The editorial board has historically comprised senior scholars from institutions such as Stanford University, Yale University, University of California, Los Angeles, King's College London, University of Toronto, Australian National University, McMaster University, Lund University, and University of Amsterdam. Associate editors and reviewers are drawn from disciplinary networks including American Psychological Association, Association for Psychological Science, International Society for the Study of Behavioural Development, and regional societies such as European Federation of Psychologists' Associations.
The journal uses double-blind peer review practices typical of journals published by Springer Science+Business Media and adopts ethical guidelines consonant with standards promulgated by Committee on Publication Ethics and funder mandates from National Science Foundation and National Institutes of Health. Special issues have been guest-edited by scholars affiliated with Princeton University, University of Chicago, Indiana University Bloomington, and Duke University.
Published quarterly by Springer Science+Business Media, the journal offers subscription access, institutional licensing through consortia such as JSTOR and Project MUSE, and hybrid open access options aligning with policies of funders like Wellcome Trust and European Research Council.

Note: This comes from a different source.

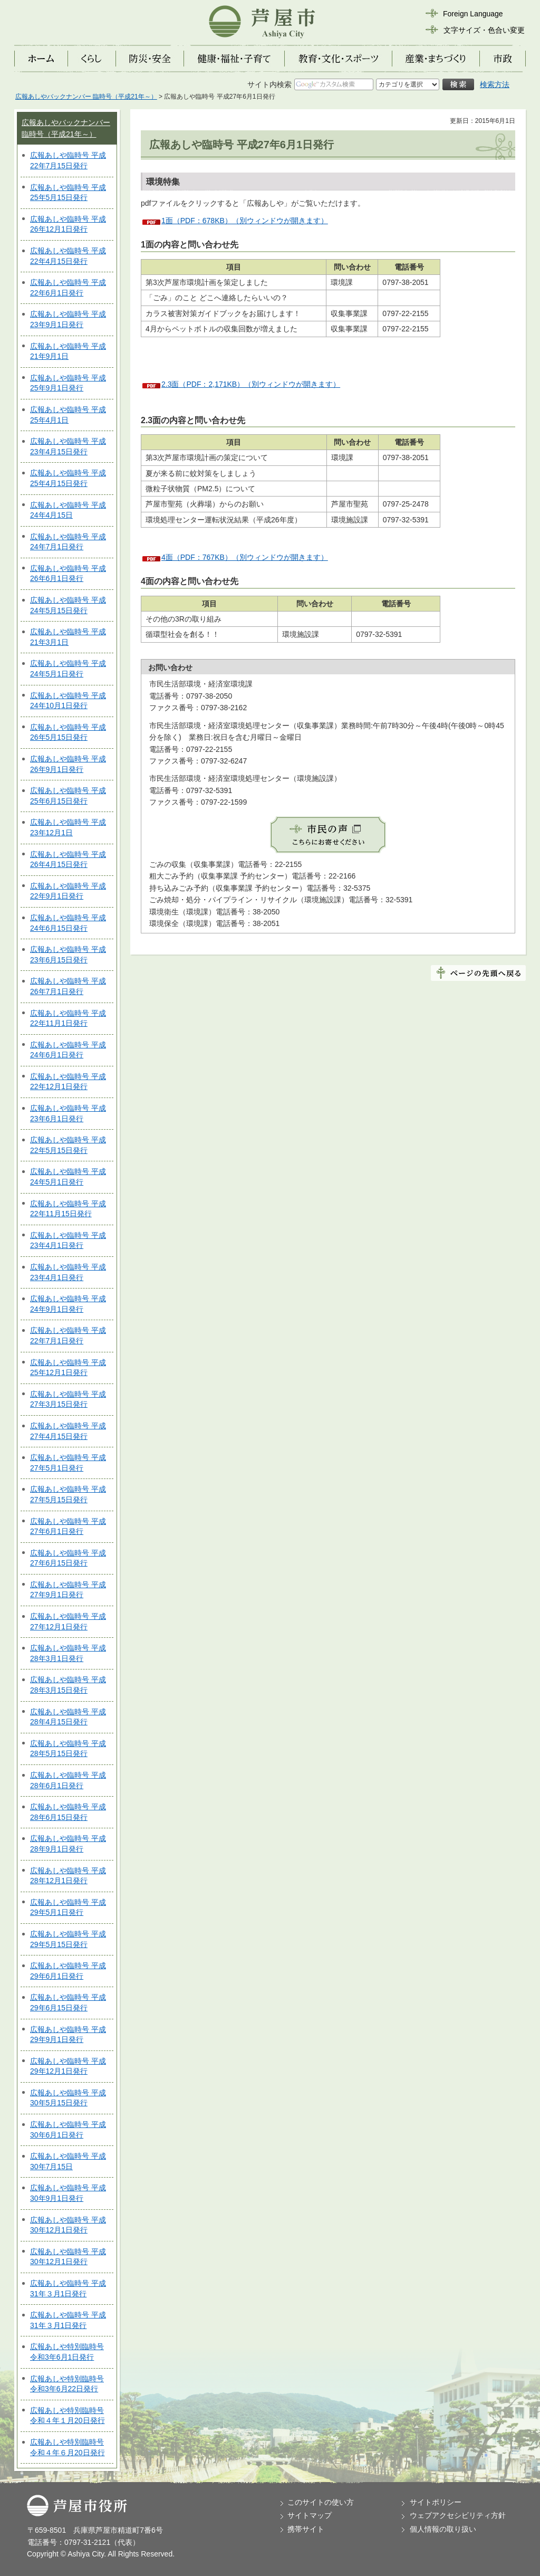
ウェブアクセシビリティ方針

Digital object identifiers (DOIs) are assigned via infrastructure maintained by CrossRef and content distribution leverages platforms used by SpringerLink and library systems at Library of Congress and National Diet Library (Japan).
The journal is cited in literatures tied to lifespan development, gerontology, clinical psychology, and social policy, and appears in citation contexts alongside journals such as Journal of Marriage and Family, Psychology and Aging, Developmental Review, Clinical Psychology Review, and Social Science & Medicine. Its influence is reflected in citations tracked by Clarivate Analytics's Journal Citation Reports and metrics used by universities including University of Oxford, Cambridge University, Imperial College London, and University of Melbourne. The journal has shaped debates informed by research programs connected to Erik Erikson, Paul Baltes, Carol Gilligan, and contemporary investigators at Columbia University, Harvard University, and Stanford University.